_Source material:_
────────

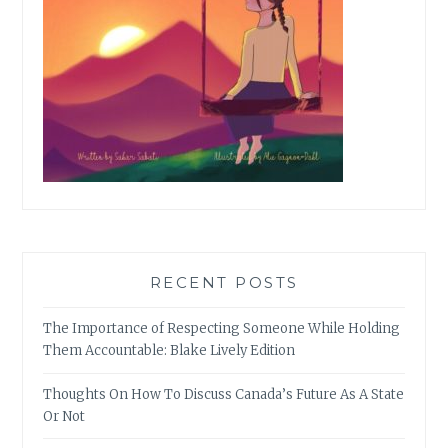
RECENT POSTS
The Importance of Respecting Someone While Holding
Them Accountable: Blake Lively Edition
Thoughts On How To Discuss Canada’s Future As A State
Or Not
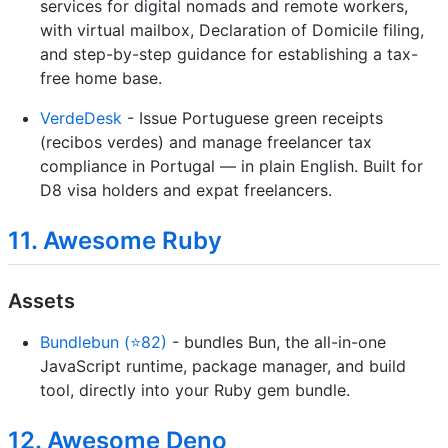
services for digital nomads and remote workers,
with virtual mailbox, Declaration of Domicile filing,
and step-by-step guidance for establishing a tax-
free home base.
VerdeDesk
- Issue Portuguese green receipts
(recibos verdes) and manage freelancer tax
compliance in Portugal — in plain English. Built for
D8 visa holders and expat freelancers.
11. Awesome Ruby
Assets
Bundlebun (⭐82)
- bundles Bun, the all-in-one
JavaScript runtime, package manager, and build
tool, directly into your Ruby gem bundle.
12. Awesome Deno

────────

Write out the lines of the listing from the one with "- bundles Bun, the all-in-one" to the very end, inclusive, exactly as they appear and with nothing added.

_Output for this task:_
- bundles Bun, the all-in-one
JavaScript runtime, package manager, and build
tool, directly into your Ruby gem bundle.
12. Awesome Deno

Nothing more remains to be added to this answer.